**DATA SHOWN**

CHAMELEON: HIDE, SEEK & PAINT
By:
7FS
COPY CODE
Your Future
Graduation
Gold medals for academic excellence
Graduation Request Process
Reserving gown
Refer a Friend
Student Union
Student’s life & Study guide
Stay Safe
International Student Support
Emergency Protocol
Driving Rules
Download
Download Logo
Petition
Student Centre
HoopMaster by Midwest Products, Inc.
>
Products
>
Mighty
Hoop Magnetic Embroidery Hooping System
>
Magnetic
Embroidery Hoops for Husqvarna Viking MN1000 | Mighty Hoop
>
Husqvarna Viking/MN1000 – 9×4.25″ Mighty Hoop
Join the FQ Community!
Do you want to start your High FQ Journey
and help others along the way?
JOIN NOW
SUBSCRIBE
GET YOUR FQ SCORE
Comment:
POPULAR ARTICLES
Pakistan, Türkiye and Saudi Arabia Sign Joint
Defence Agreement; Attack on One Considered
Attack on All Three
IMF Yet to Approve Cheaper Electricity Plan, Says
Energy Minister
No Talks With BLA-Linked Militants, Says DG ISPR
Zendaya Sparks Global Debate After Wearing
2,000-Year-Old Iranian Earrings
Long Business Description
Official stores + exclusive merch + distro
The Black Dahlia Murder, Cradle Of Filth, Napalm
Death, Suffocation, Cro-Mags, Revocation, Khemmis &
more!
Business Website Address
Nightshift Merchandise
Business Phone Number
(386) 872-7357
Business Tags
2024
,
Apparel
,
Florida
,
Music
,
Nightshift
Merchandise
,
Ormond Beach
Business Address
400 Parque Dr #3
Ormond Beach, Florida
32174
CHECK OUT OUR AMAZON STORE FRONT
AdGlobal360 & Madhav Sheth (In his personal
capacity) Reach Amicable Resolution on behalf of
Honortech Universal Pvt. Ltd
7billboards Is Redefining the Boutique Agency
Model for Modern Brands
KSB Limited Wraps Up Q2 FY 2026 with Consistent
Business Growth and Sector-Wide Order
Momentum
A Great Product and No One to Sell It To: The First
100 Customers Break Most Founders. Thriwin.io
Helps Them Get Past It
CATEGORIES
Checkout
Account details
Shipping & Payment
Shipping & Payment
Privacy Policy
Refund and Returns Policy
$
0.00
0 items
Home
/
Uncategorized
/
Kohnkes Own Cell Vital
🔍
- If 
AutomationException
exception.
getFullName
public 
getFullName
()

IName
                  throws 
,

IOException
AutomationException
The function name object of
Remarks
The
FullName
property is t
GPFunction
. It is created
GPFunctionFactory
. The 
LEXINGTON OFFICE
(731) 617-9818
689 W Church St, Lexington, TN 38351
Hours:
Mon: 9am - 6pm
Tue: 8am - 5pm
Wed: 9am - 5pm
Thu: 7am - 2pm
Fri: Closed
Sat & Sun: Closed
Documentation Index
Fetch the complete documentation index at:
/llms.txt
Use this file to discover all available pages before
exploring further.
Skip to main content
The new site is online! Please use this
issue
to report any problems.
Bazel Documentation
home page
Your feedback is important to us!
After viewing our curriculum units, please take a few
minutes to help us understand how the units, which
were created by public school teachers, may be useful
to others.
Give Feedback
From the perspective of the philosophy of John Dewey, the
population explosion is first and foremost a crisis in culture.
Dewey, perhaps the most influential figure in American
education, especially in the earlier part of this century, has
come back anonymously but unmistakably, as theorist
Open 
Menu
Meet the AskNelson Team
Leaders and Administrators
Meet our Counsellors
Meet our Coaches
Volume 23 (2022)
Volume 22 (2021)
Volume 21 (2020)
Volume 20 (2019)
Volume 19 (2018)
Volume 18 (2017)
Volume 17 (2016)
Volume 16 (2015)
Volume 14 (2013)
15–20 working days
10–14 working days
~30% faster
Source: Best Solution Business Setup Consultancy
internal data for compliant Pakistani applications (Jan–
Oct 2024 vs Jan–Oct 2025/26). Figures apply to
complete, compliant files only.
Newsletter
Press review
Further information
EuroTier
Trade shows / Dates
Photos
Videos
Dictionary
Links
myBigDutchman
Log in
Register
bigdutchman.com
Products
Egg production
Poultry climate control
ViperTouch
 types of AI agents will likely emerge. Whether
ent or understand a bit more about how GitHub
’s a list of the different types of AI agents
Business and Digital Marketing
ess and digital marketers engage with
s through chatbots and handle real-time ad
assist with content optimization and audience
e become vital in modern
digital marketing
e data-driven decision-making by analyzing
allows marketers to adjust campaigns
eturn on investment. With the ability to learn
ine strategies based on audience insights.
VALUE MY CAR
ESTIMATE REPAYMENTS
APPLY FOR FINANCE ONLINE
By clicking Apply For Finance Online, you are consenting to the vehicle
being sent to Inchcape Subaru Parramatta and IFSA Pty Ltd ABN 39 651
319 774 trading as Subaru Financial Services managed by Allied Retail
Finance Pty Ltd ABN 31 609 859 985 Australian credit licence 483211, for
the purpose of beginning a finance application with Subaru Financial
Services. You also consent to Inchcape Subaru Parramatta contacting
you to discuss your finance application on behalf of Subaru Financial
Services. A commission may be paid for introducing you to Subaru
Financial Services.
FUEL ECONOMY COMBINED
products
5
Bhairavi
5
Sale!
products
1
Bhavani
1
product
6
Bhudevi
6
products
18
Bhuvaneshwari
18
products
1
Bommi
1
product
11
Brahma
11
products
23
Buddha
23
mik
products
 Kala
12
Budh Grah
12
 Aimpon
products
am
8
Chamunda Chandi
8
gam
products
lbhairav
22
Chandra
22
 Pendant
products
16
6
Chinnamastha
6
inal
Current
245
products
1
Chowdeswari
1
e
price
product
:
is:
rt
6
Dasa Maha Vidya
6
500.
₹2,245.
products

**PROBLEM REQUIREMENTS**
Restate the material word for word, but only from its first line through the line containing "Business Website Address".

**RESULT FOR THIS TASK**
CHAMELEON: HIDE, SEEK & PAINT
By:
7FS
COPY CODE
Your Future
Graduation
Gold medals for academic excellence
Graduation Request Process
Reserving gown
Refer a Friend
Student Union
Student’s life & Study guide
Stay Safe
International Student Support
Emergency Protocol
Driving Rules
Download
Download Logo
Petition
Student Centre
HoopMaster by Midwest Products, Inc.
>
Products
>
Mighty
Hoop Magnetic Embroidery Hooping System
>
Magnetic
Embroidery Hoops for Husqvarna Viking MN1000 | Mighty Hoop
>
Husqvarna Viking/MN1000 – 9×4.25″ Mighty Hoop
Join the FQ Community!
Do you want to start your High FQ Journey
and help others along the way?
JOIN NOW
SUBSCRIBE
GET YOUR FQ SCORE
Comment:
POPULAR ARTICLES
Pakistan, Türkiye and Saudi Arabia Sign Joint
Defence Agreement; Attack on One Considered
Attack on All Three
IMF Yet to Approve Cheaper Electricity Plan, Says
Energy Minister
No Talks With BLA-Linked Militants, Says DG ISPR
Zendaya Sparks Global Debate After Wearing
2,000-Year-Old Iranian Earrings
Long Business Description
Official stores + exclusive merch + distro
The Black Dahlia Murder, Cradle Of Filth, Napalm
Death, Suffocation, Cro-Mags, Revocation, Khemmis &
more!
Business Website Address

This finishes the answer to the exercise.